**What you should do**.
Among the lines below, how many have the word "Parroquia"? The reply is that number alone.

►

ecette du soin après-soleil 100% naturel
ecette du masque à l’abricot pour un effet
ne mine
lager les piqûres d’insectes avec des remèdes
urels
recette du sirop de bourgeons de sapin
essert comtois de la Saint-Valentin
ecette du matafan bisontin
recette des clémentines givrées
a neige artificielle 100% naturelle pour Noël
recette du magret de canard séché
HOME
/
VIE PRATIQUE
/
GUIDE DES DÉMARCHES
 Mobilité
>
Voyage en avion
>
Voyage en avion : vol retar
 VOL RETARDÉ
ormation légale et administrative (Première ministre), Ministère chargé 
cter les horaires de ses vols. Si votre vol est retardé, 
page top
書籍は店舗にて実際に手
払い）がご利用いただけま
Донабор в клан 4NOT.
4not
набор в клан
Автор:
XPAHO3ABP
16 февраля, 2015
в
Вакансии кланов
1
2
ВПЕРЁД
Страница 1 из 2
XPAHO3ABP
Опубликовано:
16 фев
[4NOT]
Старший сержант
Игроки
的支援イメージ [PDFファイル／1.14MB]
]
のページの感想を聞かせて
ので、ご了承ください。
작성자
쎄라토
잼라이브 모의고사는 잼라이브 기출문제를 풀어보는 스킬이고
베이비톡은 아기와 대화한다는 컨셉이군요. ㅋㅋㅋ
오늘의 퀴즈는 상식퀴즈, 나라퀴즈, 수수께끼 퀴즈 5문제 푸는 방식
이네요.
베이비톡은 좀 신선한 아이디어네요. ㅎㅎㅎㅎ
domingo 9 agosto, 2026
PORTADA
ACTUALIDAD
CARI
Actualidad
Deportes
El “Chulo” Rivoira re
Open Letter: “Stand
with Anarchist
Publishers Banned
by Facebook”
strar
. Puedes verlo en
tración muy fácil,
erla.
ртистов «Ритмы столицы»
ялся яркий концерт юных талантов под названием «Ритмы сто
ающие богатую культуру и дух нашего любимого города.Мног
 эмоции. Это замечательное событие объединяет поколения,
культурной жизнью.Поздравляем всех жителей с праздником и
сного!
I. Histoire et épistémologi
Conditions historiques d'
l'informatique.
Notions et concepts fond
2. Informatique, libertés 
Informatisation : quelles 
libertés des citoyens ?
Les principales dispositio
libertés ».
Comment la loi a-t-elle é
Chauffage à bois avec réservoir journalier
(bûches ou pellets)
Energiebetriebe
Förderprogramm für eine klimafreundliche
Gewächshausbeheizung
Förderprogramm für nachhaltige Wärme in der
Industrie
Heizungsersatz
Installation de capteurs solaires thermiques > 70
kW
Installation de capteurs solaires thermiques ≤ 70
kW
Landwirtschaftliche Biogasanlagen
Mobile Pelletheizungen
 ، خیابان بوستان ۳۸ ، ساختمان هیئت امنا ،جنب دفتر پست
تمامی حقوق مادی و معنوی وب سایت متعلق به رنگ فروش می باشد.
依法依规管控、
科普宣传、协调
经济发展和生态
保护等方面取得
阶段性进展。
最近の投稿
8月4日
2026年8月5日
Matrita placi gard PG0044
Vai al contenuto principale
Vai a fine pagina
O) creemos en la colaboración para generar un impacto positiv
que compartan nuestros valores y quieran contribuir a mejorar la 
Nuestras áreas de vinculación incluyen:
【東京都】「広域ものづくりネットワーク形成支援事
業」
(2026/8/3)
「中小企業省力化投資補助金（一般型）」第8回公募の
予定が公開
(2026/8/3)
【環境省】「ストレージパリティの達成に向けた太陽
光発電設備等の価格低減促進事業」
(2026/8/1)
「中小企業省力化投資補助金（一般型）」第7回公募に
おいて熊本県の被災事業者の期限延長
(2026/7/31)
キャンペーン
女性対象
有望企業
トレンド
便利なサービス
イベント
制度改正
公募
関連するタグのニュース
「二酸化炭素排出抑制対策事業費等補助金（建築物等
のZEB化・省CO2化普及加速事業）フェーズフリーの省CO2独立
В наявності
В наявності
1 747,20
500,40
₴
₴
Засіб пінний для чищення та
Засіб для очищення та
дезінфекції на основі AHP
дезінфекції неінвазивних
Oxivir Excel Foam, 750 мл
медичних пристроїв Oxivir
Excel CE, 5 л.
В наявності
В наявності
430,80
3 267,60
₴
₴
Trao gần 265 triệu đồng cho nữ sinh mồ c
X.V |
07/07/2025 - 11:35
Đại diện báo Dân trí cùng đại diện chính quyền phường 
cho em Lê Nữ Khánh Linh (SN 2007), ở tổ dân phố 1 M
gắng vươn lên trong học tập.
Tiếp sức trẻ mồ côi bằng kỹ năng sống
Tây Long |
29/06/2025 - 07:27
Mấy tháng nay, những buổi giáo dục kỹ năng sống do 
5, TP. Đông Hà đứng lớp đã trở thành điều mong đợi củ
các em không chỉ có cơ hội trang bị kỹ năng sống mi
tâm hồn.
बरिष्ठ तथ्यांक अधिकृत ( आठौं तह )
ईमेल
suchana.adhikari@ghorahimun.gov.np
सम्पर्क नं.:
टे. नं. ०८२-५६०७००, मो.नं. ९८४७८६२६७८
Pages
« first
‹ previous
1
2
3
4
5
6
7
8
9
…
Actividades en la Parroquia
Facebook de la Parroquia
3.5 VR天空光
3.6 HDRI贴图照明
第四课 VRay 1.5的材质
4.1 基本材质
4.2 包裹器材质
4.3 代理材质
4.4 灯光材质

◄

**Result for this task**.
2